**ASSIGNMENT**: Please retype the records below exactly as they appear, but leave out the pictures.

**DATA SUPPLIED**:
Segment Open

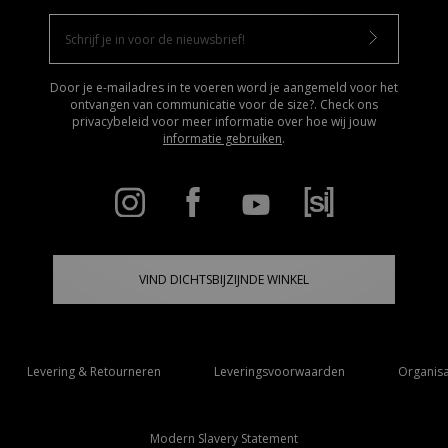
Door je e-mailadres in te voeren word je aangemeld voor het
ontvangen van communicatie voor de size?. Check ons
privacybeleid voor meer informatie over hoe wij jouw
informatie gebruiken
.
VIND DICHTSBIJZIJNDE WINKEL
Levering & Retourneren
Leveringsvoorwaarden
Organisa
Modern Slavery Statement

Segment Closed

**YOUR SOLUTION**:
Door je e-mailadres in te voeren word je aangemeld voor het
ontvangen van communicatie voor de size?. Check ons
privacybeleid voor meer informatie over hoe wij jouw
informatie gebruiken
.
VIND DICHTSBIJZIJNDE WINKEL
Levering & Retourneren
Leveringsvoorwaarden
Organisa
Modern Slavery Statement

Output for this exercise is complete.